Posted by Guy Barter on 12 Feb 2010 at 05:26 PM

Farmers hereabout have started tilling their fields.  The cold winds and lack of prolonged rain have let the sandy soil dry down to a workable moisture level.  The rotovator could be in use tomorrow if the grey clouds hold off and yet don’t thin so much that the soil freezes overnight.

• This means that the few remaining un-spread mini-piles of manure need to be pulled about and levelled with a heavy rake.  This can serve as a welcome periodic break from the back-breaking task of manipulating a rather powerful and headstrong rotovator.

• Ideally fertiliser, chicken manure pellets, should be spread beforehand and I have enough on hand do cover most of the work, but more bags will need to be acquired from the allotment shop on Sunday morning.

• Potassium levels are always a concern on sandy soils and potassium sulphate has been spread at 15g per square metre to provides a background sufficiency - the rotovator will mix this into the soil.

• Once rotovated the soil can be levelled and left ready for sowing.

• It is still way too cold of course to dream of sowing outdoors, even under fleece.

• Rotovated areas earmarked for early crops will be covered with black plastic to exclude rain so they can be sown as soon as spring arrives.

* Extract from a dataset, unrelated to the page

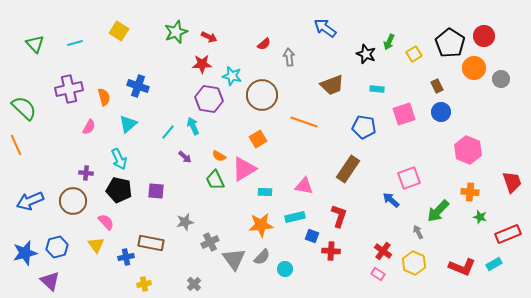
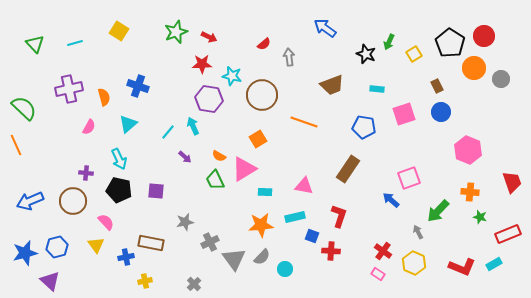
yellow cross at (144, 284): moved 1 px right, 3 px up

• It is worth using a tape measure and pegs to mark out the plot so that once sowing can commence it is clear where rows are to go.

• More seed potatoes have arrived and need traying up. And in fact the stored crop is yielding a few trays of once-grown seed in case suppliers fail to deliver.  Seed grown but once is usually quite disease free.  Round here in the warm south-east where aphids thrive, twice or thrice grown seed tubers are usually raddled with virus disease.

•  Pots and trays still need to be sterilised as sowing indoors is worth doing in the next week or so, although I prefer to buy in really early plants form the many good nurseries in the district as well as Wisley plant centre of course.

• Harvesting goes on rapidly – Celeriac is particularly good this year with little carrot fly damage and large roots due to using stronger plants from Wisley Plant Centre than I could raise myself.  Carrot quality is especially good – ‘Jeanette’ has been  lifted now and has produced a very good yield of medium sized roots.  Next on the list are blocks of ‘Nelson’, one of the top performing carrots in my ground, and ‘Ingot’, also well-suited to dry sandy soil.  Parsnips are beginning to suffer from canker as often happens by late winter.


• One good effect of cold weather this week is that produce remains sound. Leeks, savoys and Brussels sprouts supplies are holding out very well.  Also the purple-sprouting broccoli and purple cape cauliflowers remain ready to fill March and April supplies and won’t overlap late winter crops.

• Picking over stored onions, shallots, and stored apples to remove rotting specimens is hardly needed at the moment as produce is holding well.  Stored crops remain sound with potatoes and winter squash in very good condition, despite getting quite cold this winter.  All the same the squash should be used soon.

• With evenings opening up slightly I can now work the plot until quite with late dusk falling later and later – my favourite time of day for allotments.